Rieder Leila E, Savva Yiannis A, Reyna Matthew A, Chang Yao-Jen, Dorsky Jacquelyn S, Rezaei Ali, Reenan Robert A
BMC Biol. 2015 Jan 3;13:1. doi: 10.1186/s12915-014-0111-3.
Adenosine-to-inosine RNA editing is a highly conserved process that post-transcriptionally modifies mRNA, generating proteomic diversity, particularly within the nervous system of metazoans. Transcripts encoding proteins involved in neurotransmission predominate as targets of such modifications. Previous reports suggest that RNA editing is responsive to environmental inputs in the form of temperature alterations. However, the molecular determinants underlying temperature-dependent RNA editing responses are not well understood.
Using the poikilotherm Drosophila, we show that acute temperature alterations within a normal physiological range result in substantial changes in RNA editing levels. Our examination of particular sites reveals diversity in the patterns with which editing responds to temperature, and these patterns are conserved across five species of Drosophilidae representing over 10 million years of divergence. In addition, we show that expression of the editing enzyme, ADAR (adenosine deaminase acting on RNA), is dramatically decreased at elevated temperatures, partially, but not fully, explaining some target responses to temperature. Interestingly, this reduction in editing enzyme levels at elevated temperature is only partially reversed by a return to lower temperatures. Lastly, we show that engineered structural variants of the most temperature-sensitive editing site, in a sodium channel transcript, perturb thermal responsiveness in RNA editing profile for a particular RNA structure.

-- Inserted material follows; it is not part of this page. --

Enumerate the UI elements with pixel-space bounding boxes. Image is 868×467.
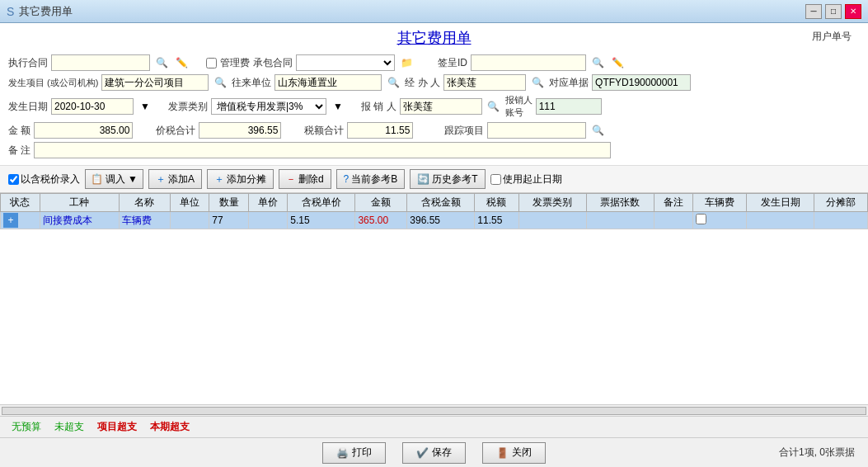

Our results suggest that the RNA editing process responds to temperature alterations via two distinct molecular mechanisms: through intrinsic thermo-sensitivity of the RNA structures that direct editing, and due to temperature sensitive expression or stability of the RNA editing enzyme. Environmental cues, in this case temperature, rapidly reprogram the Drosophila transcriptome through RNA editing, presumably resulting in altered proteomic ratios of edited and unedited proteins.
腺苷到肌苷的RNA编辑是一个高度保守的过程,它在转录后修饰mRNA,产生蛋白质组多样性,尤其是在后生动物的神经系统中。编码参与神经传递的蛋白质的转录本是此类修饰的主要靶点。先前的报告表明,RNA编辑以温度变化的形式对环境输入做出反应。然而,温度依赖性RNA编辑反应背后的分子决定因素尚不清楚。
使用变温动物果蝇,我们表明正常生理范围内的急性温度变化会导致RNA编辑水平的显著变化。我们对特定位点的研究揭示了编辑对温度反应模式的多样性,并且这些模式在代表超过1000万年分化的五种果蝇科物种中是保守的。此外,我们表明,编辑酶ADAR(作用于RNA的腺苷脱氨酶)的表达在高温下显著降低,部分但不完全解释了一些靶点对温度的反应。有趣的是,高温下编辑酶水平的这种降低在恢复到较低温度时仅部分逆转。最后,我们表明,在钠通道转录本中最温度敏感的编辑位点的工程结构变体扰乱了特定RNA结构的RNA编辑谱中的热反应性。
我们的结果表明,RNA编辑过程通过两种不同的分子机制对温度变化做出反应:通过指导编辑的RNA结构的内在热敏感性,以及由于RNA编辑酶的温度敏感性表达或稳定性。在这种情况下,环境线索即温度,通过RNA编辑迅速重新编程果蝇转录组,可能导致编辑和未编辑蛋白质的蛋白质组比例发生变化。